• TASK MATERIAL:
+---+

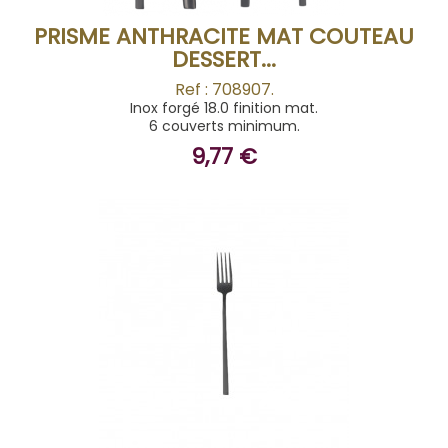
PRISME ANTHRACITE MAT COUTEAU
DESSERT...
Ref : 708907.
Inox forgé 18.0 finition mat.
6 couverts minimum.
9,77 €
ACHETER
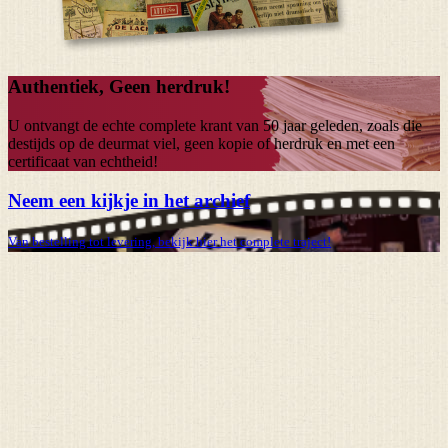
Authentiek, Geen herdruk!
U ontvangt de echte complete krant van
50 jaar
geleden, zoals die
destijds op de deurmat viel, geen kopie of herdruk en met een
certificaat van echtheid!
Neem een kijkje in het archief
Van bestelling tot levering, bekijk hier het complete traject!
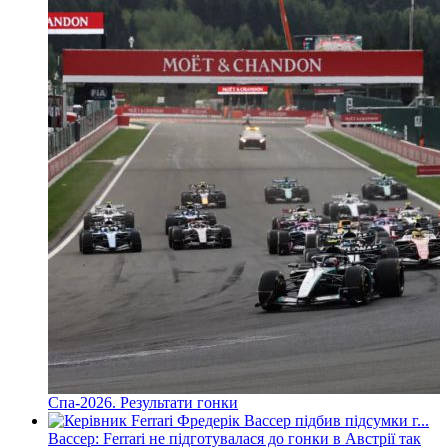
Спа-2026. Результати гонки
Вассер: Ferrari не підготувалася до гонки в Австрії так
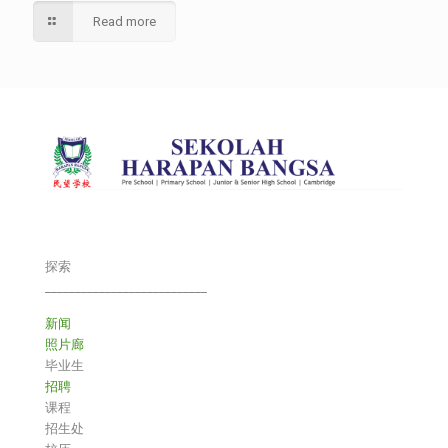
Read more
探索
___________________________
新闻
照片廊
毕业生
招聘
课程
招生处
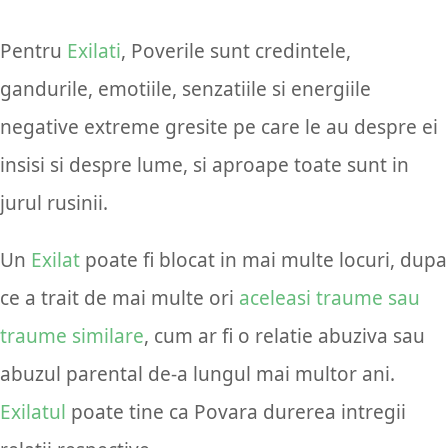
Pentru
Exilati
, Poverile sunt credintele,
gandurile, emotiile, senzatiile si energiile
negative extreme gresite pe care le au despre ei
insisi si despre lume, si aproape toate sunt in
jurul rusinii.
Un
Exilat
poate fi blocat in mai multe locuri, dupa
ce a trait de mai multe ori
aceleasi traume sau
traume similare
, cum ar fi o relatie abuziva sau
abuzul parental de-a lungul mai multor ani.
Exilatul
poate tine ca Povara durerea intregii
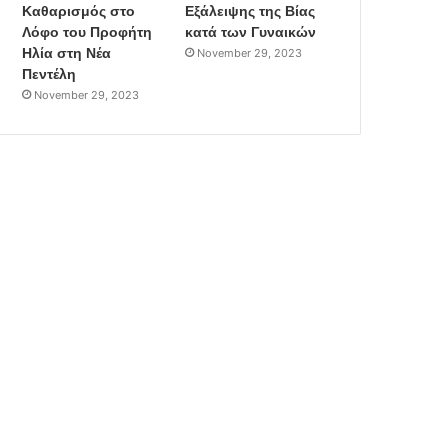
Καθαρισμός στο
Εξάλειψης της Βίας
Λόφο του Προφήτη
κατά των Γυναικών
Ηλία στη Νέα
November 29, 2023
Πεντέλη
November 29, 2023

+---+

• WHAT YOU NEED TO DO: From the first line to the last, please copy the data exactly, with the pictures left out.

• FINAL ANSWER:
PRISME ANTHRACITE MAT COUTEAU
DESSERT...
Ref : 708907.
Inox forgé 18.0 finition mat.
6 couverts minimum.
9,77 €
ACHETER
Authentiek, Geen herdruk!
U ontvangt de echte complete krant van
50 jaar
geleden, zoals die
destijds op de deurmat viel, geen kopie of herdruk en met een
certificaat van echtheid!
Neem een kijkje in het archief
Van bestelling tot levering, bekijk hier het complete traject!
Спа-2026. Результати гонки
Вассер: Ferrari не підготувалася до гонки в Австрії так
Read more
探索
___________________________
新闻
照片廊
毕业生
招聘
课程
招生处
Pentru
Exilati
, Poverile sunt credintele,
gandurile, emotiile, senzatiile si energiile
negative extreme gresite pe care le au despre ei
insisi si despre lume, si aproape toate sunt in
jurul rusinii.
Un
Exilat
poate fi blocat in mai multe locuri, dupa
ce a trait de mai multe ori
aceleasi traume sau
traume similare
, cum ar fi o relatie abuziva sau
abuzul parental de-a lungul mai multor ani.
Exilatul
poate tine ca Povara durerea intregii
Καθαρισμός στο
Εξάλειψης της Βίας
Λόφο του Προφήτη
κατά των Γυναικών
Ηλία στη Νέα
November 29, 2023
Πεντέλη
November 29, 2023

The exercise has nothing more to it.